SAN FRANCISCO -- Hunter Pence has needed more than a little bit of perseverance in his life. Otherwise, he would not have endured playing virtually every game from his promotion to the Major Leagues in 2007 through the end of the 2014 season. Nor would he have weathered the multitude of injuries that have threatened to erode his skills since 2015.
Thus, when Pence faced Padres closer Brad Hand in Sunday's 11th inning with the bases loaded, one out and San Diego leading, 2-1, Pence embraced the confrontation. After all, this was a challenge he wanted to face.
"It's like a kid on a Christmas morning for me," said Pence, who hit a roller past first base and into right field that lifted the Giants to a 3-2 triumph. "It's a lot of responsibility, but that's what you dream of every day."
Skeptics might have believed that the dream has become a nightmare for Pence, who owned a .191 batting average when he stroked Hand's slider up the line to score Andrew McCutchen and Buster Posey and erase the 2-1 lead San Diego forged in its half of the 11th. The Giants (40-39) won three of the series' four games to climb above .500 .
Pence, who started in left field and went hitless in his first three at-bats, did one of the things he does best: He avoided all negative thoughts.
"You know, I don't really [dwell] on that," Pence said, referring to his batting average. "I go out each day to play to win the game. … I feel good about the preparation. I just want to be as prepared as I can and come out to play to win. And at the end of the year, the numbers will be what they're going to be."
Pence's stint against Hand appeared numbered when the left-hander forged ahead on the count 0-2. But Pence managed to get enough of Hand's 85 mph slider to poke it into right field.
"I just wanted to put a good swing on whatever he threw up there, try to lay off the high fastball," Pence said. "He's got a nasty slider. It's just competing. You've got to trust your hands and battle the best you can, and fortunately I found a hole."

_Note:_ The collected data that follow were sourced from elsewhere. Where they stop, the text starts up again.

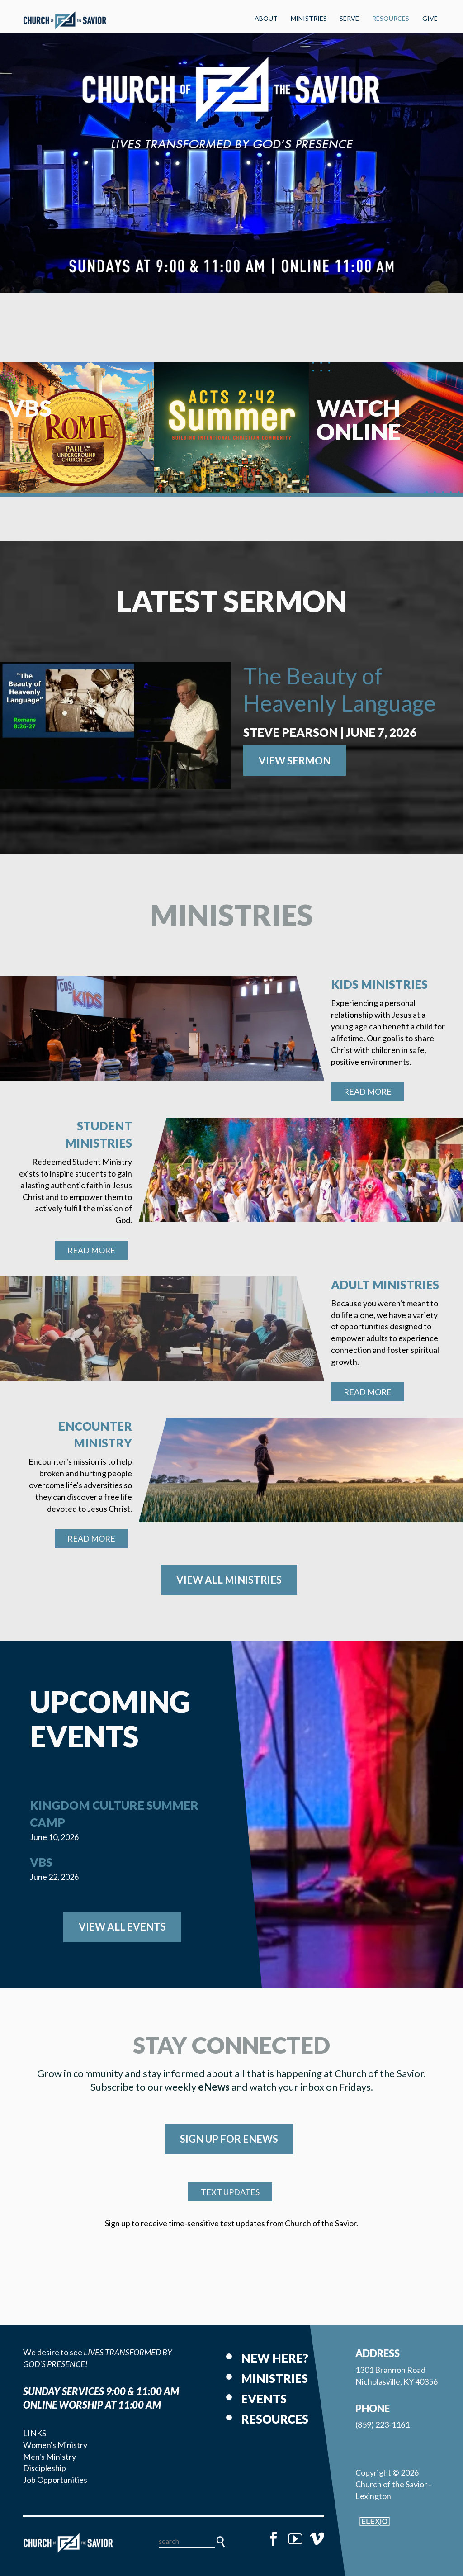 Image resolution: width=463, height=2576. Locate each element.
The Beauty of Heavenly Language (339, 689)
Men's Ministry (49, 2457)
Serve (349, 18)
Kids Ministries (379, 984)
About (266, 18)
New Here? (274, 2358)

The result was Pence's 11th career game-ending hit. His last one occurred on May 23, 2016, against San Diego -- with Hand on the mound.
As the Giants learned along ago, Pence's mere presence can be an asset to the team.
"Just having him around, he brings the same enthusiasm and energy whether he's playing or not," second baseman Joe Panik said.
Giants manager Bruce Bochy said that he felt "ecstatic" for Pence, who missed 40 games earlier this season with a sprained right thumb.
"It's been a tough road for him," Bochy said. " …. He finds a way, though, at times, and he did today. He comes up with the game on the line and he put it in play. Good things happen when you do that. The thing we had to stay away from was a strikeout. He battled his tail off and he put it in play, he put it in a good spot. For him, this was probably his biggest hit, just with what's been going on this year for him, so we're all happy for him."
MOMENTS THAT MATTERED
Dereck Rodriguez pitched a career-high seven innings and lapsed only once -- when San Diego's Manuel Margot homered to open the game.
"It was big, real big," Bochy said. "That kid, what a great job."
Rodriguez insisted that he did not consider this outing an audition, though the Giants will be compelled to reshape their starting rotation with Jeff Samardzija and Johnny Cueto due to leave the disabled list soon.
Rodriguez and the other Giants starters -- Andrew Suarez, Madison Bumgarner and Chris Stratton -- combined to record a 1.35 ERA (4 ER in 26 2/3 innings) in this four-game series.
Monday's scheduled off-day will break the Giants' streak of 17 consecutive games, which matched a season high. They'll begin a three-game home series Tuesday against National League West rival Colorado. San Francisco will open the series behind left-hander Derek Holland at 7:15 p.m. PT. The Giants have won seven of his last 11 starts. Colorado will counter with right-hander Chad Bettis.